Monday, August 16, 2010

Renewed Practice

As you can probably tell from yesterday's post, I'm trying to be a little more conscientious about my Buddhist practice. I feel like I kind of ran off the rails after moving to New Jersey, with the Zendo so far away and my life in such a state of turmoil. Now that I seem to be easing back toward normalcy, I want to renew my sitting and read more dharma teachings.

I really enjoyed Dinty W. Moore's book "The Accidental Buddhist," from which I took yesterday's passage. Moore starts out on a journalistic project to examine American Buddhism, and in the process finds himself swept up in practicing. But throughout, he remains very casual about it all -- I mean, he's serious, but he doesn't seem to feel the need to memorize chants in Japanese or Sanskrit or to wear robes or stuff like that.

One of the chief hurdles I faced in my practice was a feeling that the robes, the chanting, the incense were all their own trappings -- that they became attachments in and of themselves, especially since they weren't really my culture. I understand the uniting purpose of the dharma name, the symbolic transformation it suggests, but it seemed a little silly at the same time. Why couldn't I just be Steve, practicing as Steve?

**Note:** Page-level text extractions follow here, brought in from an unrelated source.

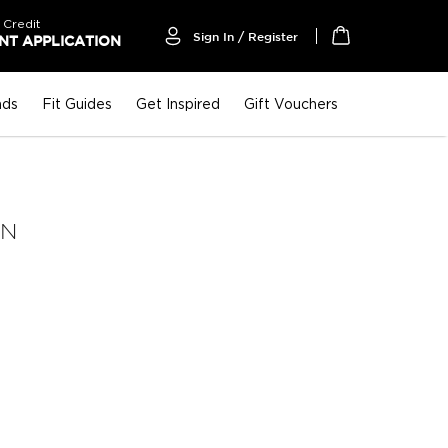
 Credit
Sign In / Register
T APPLICATION
My Cart
nds
Fit Guides
Get Inspired
Gift Vouchers
AN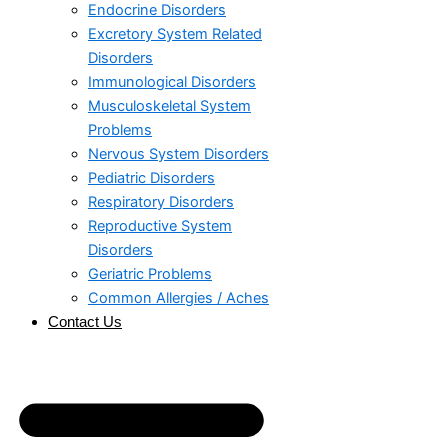
Endocrine Disorders
Excretory System Related
Disorders
Immunological Disorders
Musculoskeletal System
Problems​
Nervous System Disorders
Pediatric Disorders
Respiratory Disorders​
Reproductive System
Disorders
Geriatric Problems
Common Allergies / Aches
Contact Us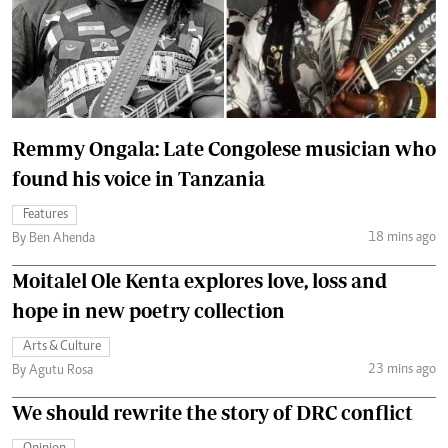
Remmy Ongala: Late Congolese musician who
found his voice in Tanzania
Features
18 mins ago
By Ben Ahenda
Moitalel Ole Kenta explores love, loss and
hope in new poetry collection
Arts & Culture
23 mins ago
By Agutu Rosa
We should rewrite the story of DRC conflict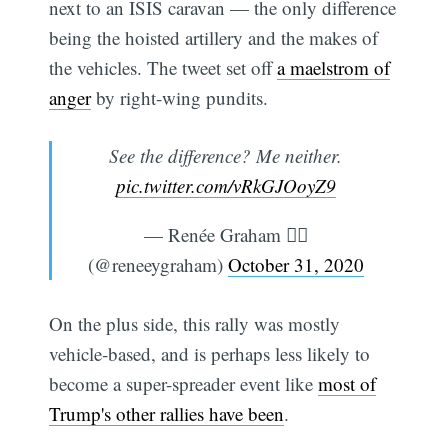
next to an ISIS caravan — the only difference
being the hoisted artillery and the makes of
the vehicles. The tweet set off
a maelstrom of
anger
by right-wing pundits.
See the difference? Me neither.
pic.twitter.com/vRkGJOoyZ9
— Renée Graham 🏳️‍🌈
(@reneeygraham)
October 31, 2020
On the plus side, this rally was mostly
Subscribe
vehicle-based, and is perhaps less likely to
become a super-spreader event like
most of
Trump's other rallies have been
.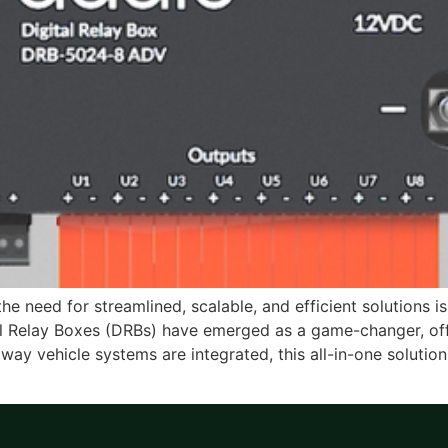
e need for streamlined, scalable, and efficient solutions is 
tal Relay Boxes (DRBs) have emerged as a game-changer, offer
 way vehicle systems are integrated, this all-in-one solution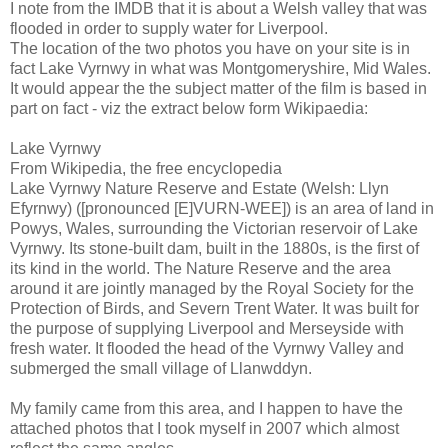
I note from the IMDB that it is about a Welsh valley that was
flooded in order to supply water for Liverpool.
The location of the two photos you have on your site is in
fact Lake Vyrnwy in what was Montgomeryshire, Mid Wales.
It would appear the the subject matter of the film is based in
part on fact - viz the extract below form Wikipaedia:
Lake Vyrnwy
From Wikipedia, the free encyclopedia
Lake Vyrnwy Nature Reserve and Estate (Welsh: Llyn
Efyrnwy) ([pronounced [E]VURN-WEE]) is an area of land in
Powys, Wales, surrounding the Victorian reservoir of Lake
Vyrnwy. Its stone-built dam, built in the 1880s, is the first of
its kind in the world. The Nature Reserve and the area
around it are jointly managed by the Royal Society for the
Protection of Birds, and Severn Trent Water. It was built for
the purpose of supplying Liverpool and Merseyside with
fresh water. It flooded the head of the Vyrnwy Valley and
submerged the small village of Llanwddyn.
My family came from this area, and I happen to have the
attached photos that I took myself in 2007 which almost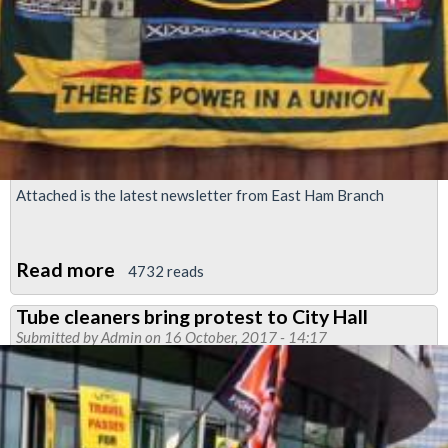
Attached is the latest newsletter from East Ham Branch
Read more
about
4732 reads
East
Tube cleaners bring protest to City Hall
Ham
Submitted by
Admin
on 16 October, 2017 - 14:17
Newsletter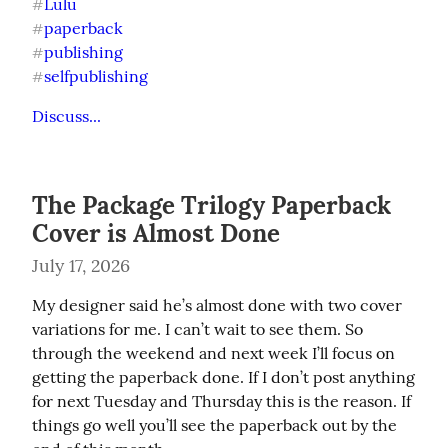
Lulu
#
paperback
#
publishing
#
selfpublishing
#
Discuss...
The Package Trilogy Paperback
Cover is Almost Done
July 17, 2026
My designer said he’s almost done with two cover 
variations for me. I can’t wait to see them. So 
through the weekend and next week I’ll focus on 
getting the paperback done. If I don’t post anything 
for next Tuesday and Thursday this is the reason. If 
things go well you’ll see the paperback out by the 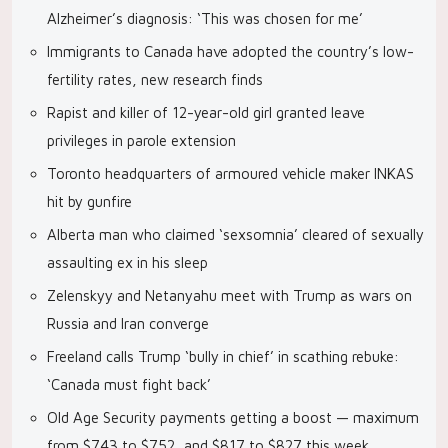
Alzheimer’s diagnosis: ‘This was chosen for me’
Immigrants to Canada have adopted the country’s low-
fertility rates, new research finds
Rapist and killer of 12-year-old girl granted leave
privileges in parole extension
Toronto headquarters of armoured vehicle maker INKAS
hit by gunfire
Alberta man who claimed ‘sexsomnia’ cleared of sexually
assaulting ex in his sleep
Zelenskyy and Netanyahu meet with Trump as wars on
Russia and Iran converge
Freeland calls Trump ‘bully in chief’ in scathing rebuke:
‘Canada must fight back’
Old Age Security payments getting a boost — maximum
from $743 to $752, and $817 to $827 this week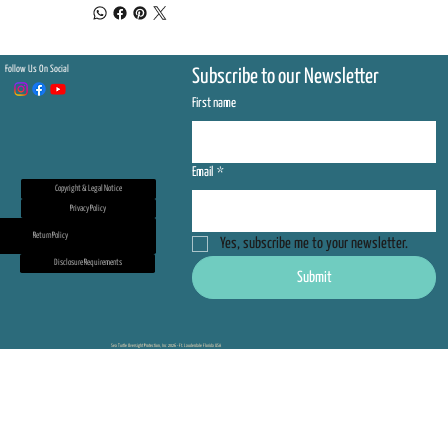
Follow Us On Social
Subscribe to our Newsletter
First name
Email
*
Copyright & Legal Notice
Privacy Policy
Return Policy
Yes, subscribe me to your newsletter.
Disclosure Requirements
Submit
Sea Turtle Oversight Protection, Inc 2026 - Ft. Lauderdale Florida USA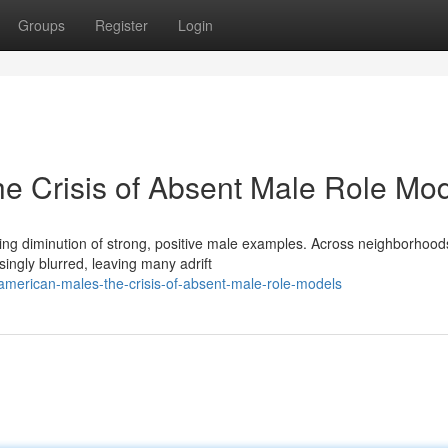
Groups
Register
Login
he Crisis of Absent Male Role Mo
ing diminution of strong, positive male examples. Across neighborhood
ingly blurred, leaving many adrift
merican-males-the-crisis-of-absent-male-role-models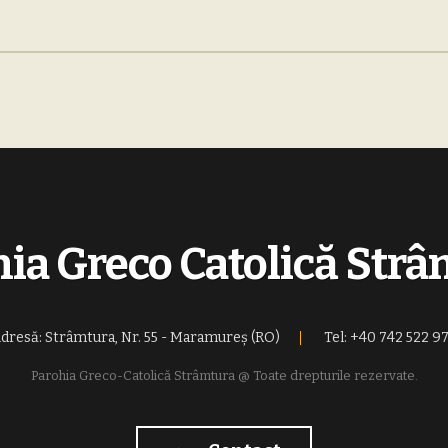
ia Greco Catolică Str
dresă: Strâmtura, Nr. 55 - Maramureș (RO)
Tel: +40 742 522 9
Parohia Greco-Catolică Strâmtura @ Toate drepturile rezervate.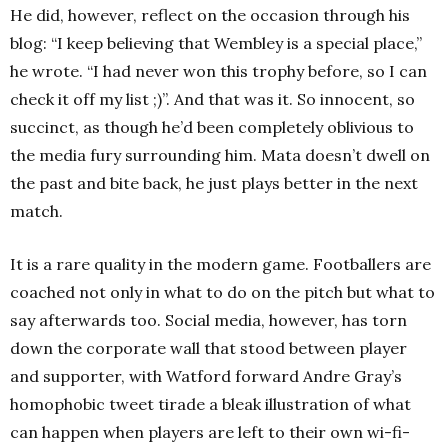
He did, however, reflect on the occasion through his
blog: “I keep believing that Wembley is a special place,”
he wrote. “I had never won this trophy before, so I can
check it off my list ;)”. And that was it. So innocent, so
succinct, as though he’d been completely oblivious to
the media fury surrounding him. Mata doesn’t dwell on
the past and bite back, he just plays better in the next
match.
It is a rare quality in the modern game. Footballers are
coached not only in what to do on the pitch but what to
say afterwards too. Social media, however, has torn
down the corporate wall that stood between player
and supporter, with Watford forward Andre Gray’s
homophobic tweet tirade a bleak illustration of what
can happen when players are left to their own wi-fi-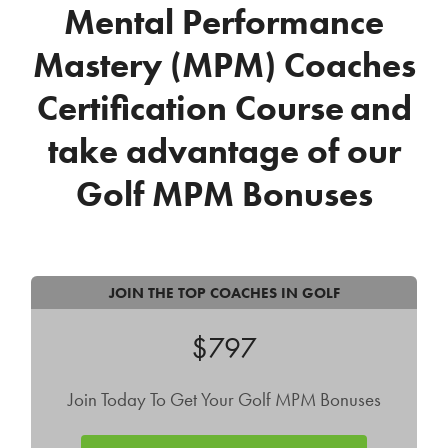
Mental Performance
Mastery (MPM) Coaches
Certification Course
and
take advantage of our
Golf MPM Bonuses
JOIN THE TOP COACHES IN GOLF
$797
Join Today To Get Your Golf MPM Bonuses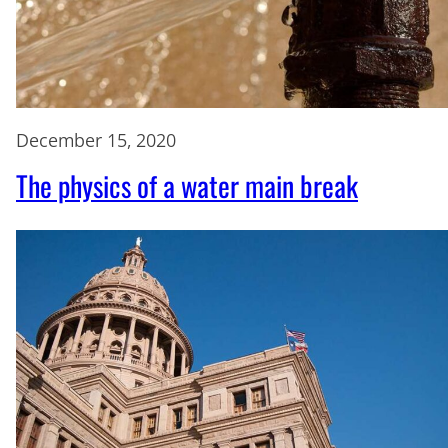
December 15, 2020
The physics of a water main break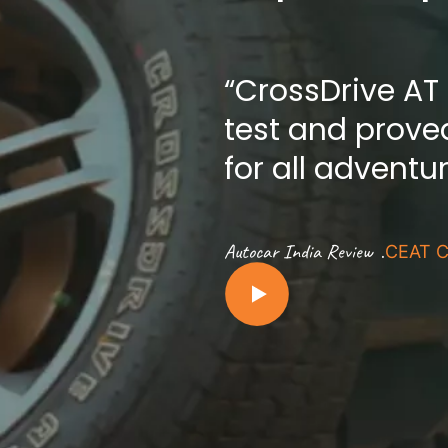
“CrossDrive AT
test and proved
for all adventu
.
Autocar India Review
CEAT C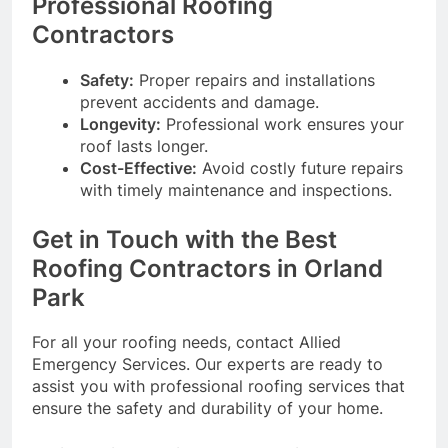
Professional Roofing
Contractors
Safety:
Proper repairs and installations
prevent accidents and damage.
Longevity:
Professional work ensures your
roof lasts longer.
Cost-Effective:
Avoid costly future repairs
with timely maintenance and inspections.
Get in Touch with the Best
Roofing Contractors in Orland
Park
For all your roofing needs, contact Allied
Emergency Services. Our experts are ready to
assist you with professional roofing services that
ensure the safety and durability of your home.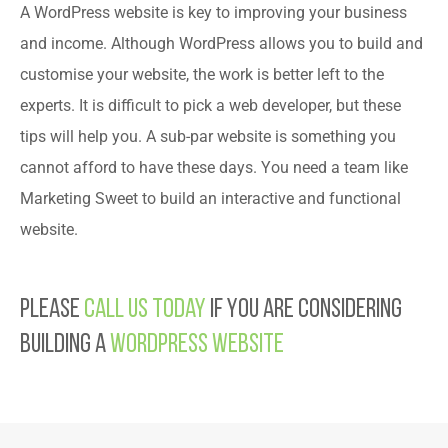
A WordPress website is key to improving your business
and income. Although WordPress allows you to build and
customise your website, the work is better left to the
experts. It is difficult to pick a web developer, but these
tips will help you. A sub-par website is something you
cannot afford to have these days. You need a team like
Marketing Sweet to build an interactive and functional
website.
Please
call us today
if you are considering
building a
WordPress website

If the essence of Buddhism is simplicity and awareness, weren't we complicating things unnecessarily?

My teacher would say that all those elements are just the traditional container of our practice -- and indeed the ceremony can be beautiful. But Moore suggests we're developing our own brand of Buddhism in America that's no less serious, just more American. That's an appealing idea, and in any case his book has helped motivate me!

(Photo: East Village, last week.)


  1. Steve, I have been thinking about just this idea the past few weeks. Can I just follow the eight-fold path and leave it at that?

  2. I remember doing a little speech in 8th grade about Buddha - I think it was for a book report. Wow, I have my opening sentence on the tip of my tongue... Hmmm...

    I go to an Episcopal church and for a long time felt the same way about the "trappings." Then I figured out that for some people those were what led people into communion with God - they needed them so they could know that they were doing it right. I think as a person becomes more confident in what's right they don't need the trappings anymore - although they might enjoy them.